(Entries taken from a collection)
++++++

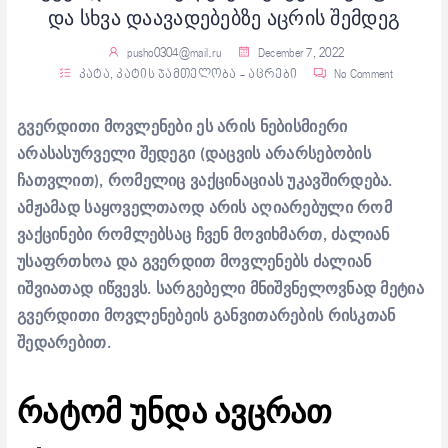
და სხვა დაავადებებზე აცრის შემდეგ
pusho0304@mail.ru
December 7, 2022
კატა
,
კატის ჯამთელობა - აცრები
No Comment
გვერდითი მოვლენები ეს არის ნებისმიერი
არასასურველი შედეგი (დაცვის არარსებობის
ჩათვლით), რომელიც ვაქცინაციას უკავშირდება.
ამჟამად საყოველთაოდ არის აღიარებული რომ
ვაქცინები რომლებსაც ჩვენ მოვიხმართ, ძალიან
უსაფრთხოა და გვერდით მოვლენებს ძალიან
იშვიათად იწვევს. სარგებელი მნიშვნელოვნად მეტია
გვერდითი მოვლენებეის განვითარების რისკთან
შედარებით.
რატომ უნდა ავცრათ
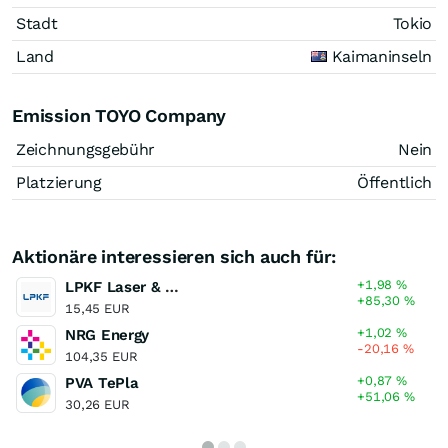
Stadt
Tokio
Land
Kaimaninseln
Emission TOYO Company
Zeichnungsgebühr
Nein
Platzierung
Öffentlich
Aktionäre interessieren sich auch für:
+1,98
%
LPKF Laser & Electronics
+85,30
%
15,45 EUR
+1,02
%
NRG Energy
-20,16
%
104,35 EUR
+0,87
%
PVA TePla
+51,06
%
30,26 EUR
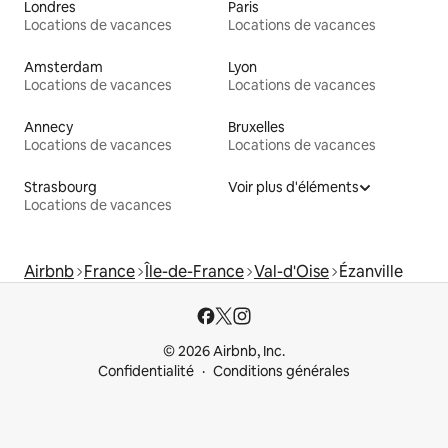
Londres
Paris
Locations de vacances
Locations de vacances
Amsterdam
Lyon
Locations de vacances
Locations de vacances
Annecy
Bruxelles
Locations de vacances
Locations de vacances
Strasbourg
Voir plus d'éléments
Locations de vacances
Airbnb
France
Île-de-France
Val-d'Oise
Ézanville
© 2026 Airbnb, Inc.
Confidentialité
Conditions générales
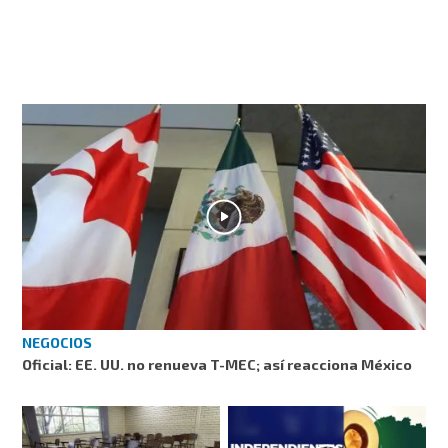
NEGOCIOS
Oficial: EE. UU. no renueva T-MEC; así reacciona México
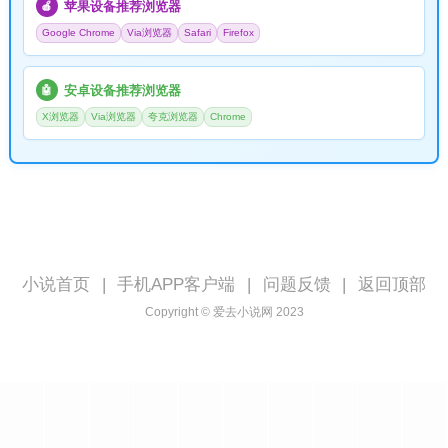
苹果设备推荐浏览器
🍎
Google Chrome
Via浏览器
Safari
Firefox
安卓设备推荐浏览器
🤖
X浏览器
Via浏览器
夸克浏览器
Chrome
小说首页
|
手机APP客户端
|
问题反馈
|
返回顶部
Copyright © 爱去小说网 2023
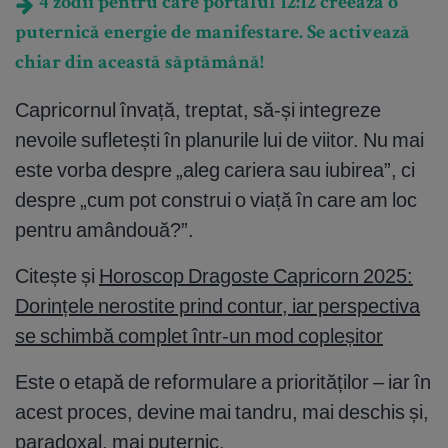
4 zodii pentru care portalul 12:12 creează o
puternică energie de manifestare. Se activează
chiar din această săptămână!
Capricornul învață, treptat, să-și integreze
nevoile sufletești în planurile lui de viitor. Nu mai
este vorba despre „aleg cariera sau iubirea”, ci
despre „cum pot construi o viață în care am loc
pentru amândouă?”.
Citește și
Horoscop Dragoste Capricorn 2025:
Dorințele nerostite prind contur, iar perspectiva
se schimbă complet într-un mod copleșitor
Este o etapă de reformulare a priorităților – iar în
acest proces, devine mai tandru, mai deschis și,
paradoxal, mai puternic.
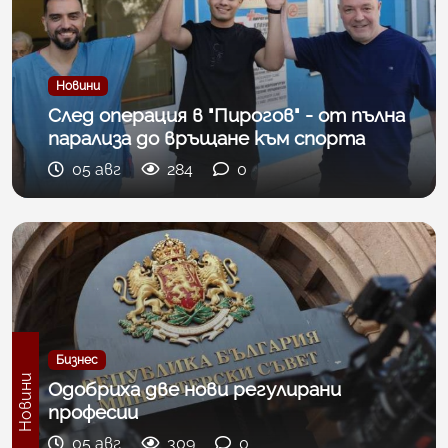
Новини
След операция в "Пирогов" - от пълна
парализа до връщане към спорта
05 авг
284
0
Бизнес
Новини
Одобриха две нови регулирани
професии
05 авг
309
0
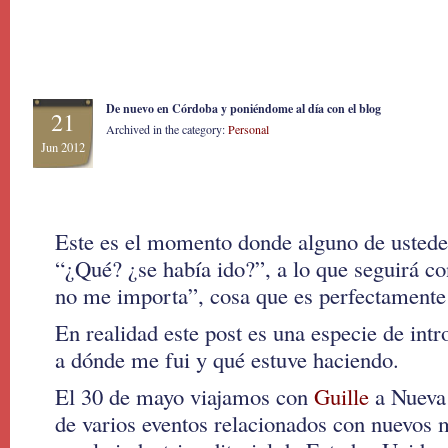
De nuevo en Córdoba y poniéndome al día con el blog
21
Archived in the category:
Personal
Jun 2012
Este es el momento donde alguno de ustede
“¿Qué? ¿se había ido?”, a lo que seguirá co
no me importa”, cosa que es perfectamente
En realidad este post es una especie de int
a dónde me fui y qué estuve haciendo.
El 30 de mayo viajamos con
Guille
a Nueva 
de varios eventos relacionados con nuevos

++++++

### Assignment
Restate every line above exactly, omitting images.

### Answer below
და სხვა დაავადებებზე აცრის შემდეგ
pusho0304@mail.ru
December 7, 2022
კატა
,
კატის ჯამთელობა - აცრები
No Comment
გვერდითი მოვლენები ეს არის ნებისმიერი
არასასურველი შედეგი (დაცვის არარსებობის
ჩათვლით), რომელიც ვაქცინაციას უკავშირდება.
ამჟამად საყოველთაოდ არის აღიარებული რომ
ვაქცინები რომლებსაც ჩვენ მოვიხმართ, ძალიან
უსაფრთხოა და გვერდით მოვლენებს ძალიან
იშვიათად იწვევს. სარგებელი მნიშვნელოვნად მეტია
გვერდითი მოვლენებეის განვითარების რისკთან
შედარებით.
რატომ უნდა ავცრათ
Stadt
Tokio
Land
Kaimaninseln
Emission TOYO Company
Zeichnungsgebühr
Nein
Platzierung
Öffentlich
Aktionäre interessieren sich auch für:
+1,98
%
LPKF Laser & Electronics
+85,30
%
15,45 EUR
+1,02
%
NRG Energy
-20,16
%
104,35 EUR
+0,87
%
PVA TePla
+51,06
%
30,26 EUR
Londres
Paris
Locations de vacances
Locations de vacances
Amsterdam
Lyon
Locations de vacances
Locations de vacances
Annecy
Bruxelles
Locations de vacances
Locations de vacances
Strasbourg
Voir plus d'éléments
Locations de vacances
Airbnb
France
Île-de-France
Val-d'Oise
Ézanville
© 2026 Airbnb, Inc.
Confidentialité
Conditions générales
NEGOCIOS
Oficial: EE. UU. no renueva T-MEC; así reacciona México
苹果设备推荐浏览器
🍎
Google Chrome
Via浏览器
Safari
Firefox
安卓设备推荐浏览器
🤖
X浏览器
Via浏览器
夸克浏览器
Chrome
小说首页
|
手机APP客户端
|
问题反馈
|
返回顶部
Copyright © 爱去小说网 2023
4 zodii pentru care portalul 12:12 creează o
puternică energie de manifestare. Se activează
chiar din această săptămână!
Capricornul învață, treptat, să-și integreze
nevoile sufletești în planurile lui de viitor. Nu mai
este vorba despre „aleg cariera sau iubirea”, ci
despre „cum pot construi o viață în care am loc
pentru amândouă?”.
Citește și
Horoscop Dragoste Capricorn 2025:
Dorințele nerostite prind contur, iar perspectiva
se schimbă complet într-un mod copleșitor
Este o etapă de reformulare a priorităților – iar în
acest proces, devine mai tandru, mai deschis și,
paradoxal, mai puternic.
Новини
След операция в "Пирогов" - от пълна
парализа до връщане към спорта
05 авг
284
0
Бизнес
Новини
Одобриха две нови регулирани
професии
05 авг
309
0
De nuevo en Córdoba y poniéndome al día con el blog
21
Archived in the category:
Personal
Jun 2012
Este es el momento donde alguno de ustede
“¿Qué? ¿se había ido?”, a lo que seguirá co
no me importa”, cosa que es perfectamente
En realidad este post es una especie de int
a dónde me fui y qué estuve haciendo.
El 30 de mayo viajamos con
Guille
a Nueva 
de varios eventos relacionados con nuevos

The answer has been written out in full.